Hmm, interesting. For whatever reason the contours don't plot on my setup - what version of matplotlib are you using?

saitcakmak commented 4 years ago

I am using Matplotlib 3.1.1 with TkAgg backend.

Balandat commented 4 years ago

Thanks, Tk did it. I can see this behavior also on my conda setup, the reason seems to be that the inferred noise level is humongous after the first re-fit. Let me figure out why this could be happening here.

Balandat commented 4 years ago

I think the Mac issue here is a red herring, this is really an issue with the assumptions on the priors on the outputscales. Specifically, the default priors assume that the inputs are normalized to [0,1]^d and the outputs are standardized to zero-mean, unit variance.

You can do that manually or use the new OutcomeTransform feature that I landed in #321/#327:

from botorch.models.transforms import Standardize
gp = SingleTaskGP(tx[0: n], ty[0: n], likelihood, outcome_transform=Standardize(m=1))

This works for me without other code changes.

saitcakmak commented 4 years ago

That makes sense. I remember thinking about doing the transformation manually, but I couldn't find a good way of doing it for an arbitrary function. I looked through the diff and the OutcomeTransform feature seems very useful, so, thank you for that!

I am still curious why I could not reproduce this issue on Linux. Do you have any ideas why that might be? I don't run into this issue on Mac if I simply refit the GP from scratch with updated training data either, in case this gives any clues (I'm guessing this is due to warm-starts).

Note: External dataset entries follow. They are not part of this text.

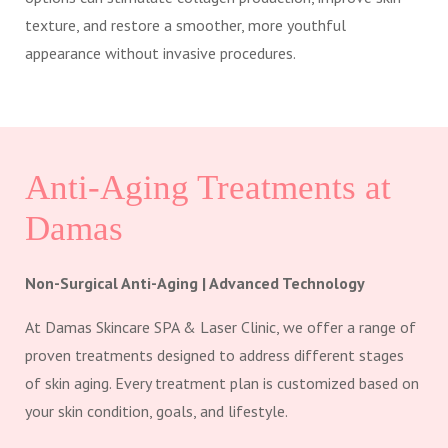
texture, and restore a smoother, more youthful
appearance without invasive procedures.
Anti-Aging Treatments at
Damas
Non-Surgical Anti-Aging | Advanced Technology
At Damas Skincare SPA & Laser Clinic, we offer a range of
proven treatments designed to address different stages
of skin aging. Every treatment plan is customized based on
your skin condition, goals, and lifestyle.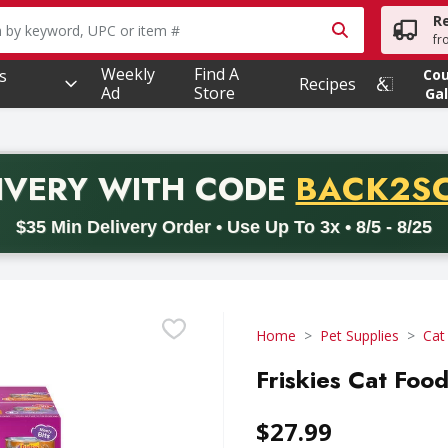
R
owing text field is used to search for items. Type your searc
fr
Weekly
Find A
s
Co
Recipes
Ad
Store
Gal
PROMO 
IVERY
WITH CODE
BACK2S
code BACK2SCHOOL26. Valid on delivery orders with a minimum pur
$35 Min Delivery Order • Use Up To 3x • 8/5 - 8/25
Home
Pet Supplies
Cat
Friskies Cat Food
$27.99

Balandat commented 4 years ago

I don't run into this issue on Mac if I simply refit the GP from scratch with updated training data either, in case this gives any clues (I'm guessing this is due to warm-starts).

Do you mean if you don't use condition_on_observations and manually construct a new model instead? I haven't actually tested this much with the resulting model, we typically use these as temporary objects.

saitcakmak commented 4 years ago

Yes, exactly. Simply construct a new SingleTaskGP using the updated data, then use fit_gpytorch_model() to fit it.

So, in the above code, if I fit the GP using

gp = SingleTaskGP(tx[0: n], ty[0: n], likelihood)
mll = ExactMarginalLogLikelihood(gp.likelihood, gp)
fit_gpytorch_model(mll)

with n=6, then update it using

candidate_point = tx[n, :].reshape(1, -1)
observation = ty[n, :].reshape(1, -1)
gp = gp.condition_on_observations(candidate_point, observation)
mll = ExactMarginalLogLikelihood(gp.likelihood, gp)
fit_gpytorch_model(mll)

I get that weird fit. But if I simply do

gp = SingleTaskGP(tx[0: n], ty[0: n], likelihood)
mll = ExactMarginalLogLikelihood(gp.likelihood, gp)
fit_gpytorch_model(mll)

with n=7, I get a properly fit GP.

Balandat commented 4 years ago

Hmm, I see. The condition_on_observations functionality really exists to be able to incorporate new data while avoiding to refit the model (i.e. if one expects the hyperparameters not to change much). So this isn't a huge practical issue I think, but nevertheless I don't see why this shouldn't work. Maybe there is some inadvertent graph-cutting going on, I'll try to take a closer look some time next week.

Balandat commented 4 years ago

Opened a new issue for this behavior: #356.